Tûranor PlanetSolar is a boat that was launched on 31 March 2010 and is entirely powered by solar panels. The boat's aim was to set the world circumnavigation record for a solar powered vessel, promoting the potential of solar power. The boat is the world's largest solar powered vessel.

In May 2012, it became the first solar electric vehicle ever to circumnavigate the globe taking 584 days between 2010 and 2012.

===Ultimate Lady===

Ultimate Lady was launched in 1998 and was designed to be used for long distance fishing trips and as a charter boat. It was one of the first wave-piercing catamarans designed to be used as a private motor yacht. A wave-piercing catamaran is a hull form that means that the two outer hulls go through waves instead of over them which means that the boat is more stable and can go faster in rough water. The boat has received the International Super Yacht Society Award in the 23–32 m category. Also, the boat has received awards in fishing competitions. Ultimate Lady is available as a charter boat to hire. Ultimate Lady is 26.7 metres long and has a beam of 10 metres, and can reach a maximum speed of 30 knots and has a cruise speed of 25 knots. Ultimate Lady has a range of 3000 nautical miles.

===Yellow Water Taxi===

The Yellow Water Taxi is a series of boats designed in collaboration with Grant Reed Designs and they are operational in the Waitemata Harbour in Auckland. The fleet of Yellow Water Taxis were launched in 2003. The taxis are 11.25 metres long and can be powered by either propellers or water jets which are powered by one Scania diesel engine.
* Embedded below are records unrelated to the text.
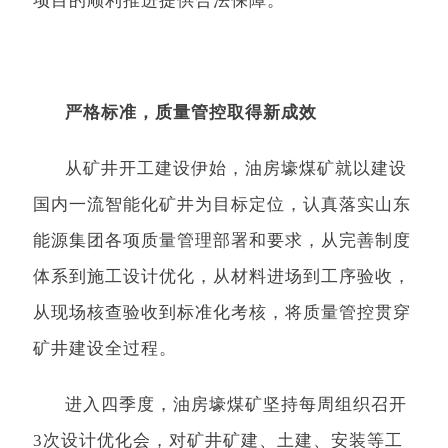
项目的顺利推进提供合法保障。
严格标准，质量管控取得新成效
从矿井开工建设伊始，油房壕煤矿就以建设
国内一流智能化矿井为目标定位，认真落实山东
能源集团各项质量管理部署和要求，从完善制度
体系到施工设计优化，从材料进场到工序验收，
从现场核查验收到标准化考核，将质量管控贯穿
矿井建设全过程。
进入四季度，油房壕煤矿坚持每周组织召开
3次设计优化会，对矿井矿建、土建、安装等工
===148m Moonset wave-piercing trimaran===
The Moonset wave-piercing trimaran is a concept boat and has not yet been built. This 148-metre concept design has been based on the design of Earthrace, the round-the-world record holder for a power boat. Moonset uses the hull form of Earthrace, and can still be used as a luxury yacht. The boat does this by using a wave-piercing trimaran hull, similar to that found on Earthrace (Ady Gil).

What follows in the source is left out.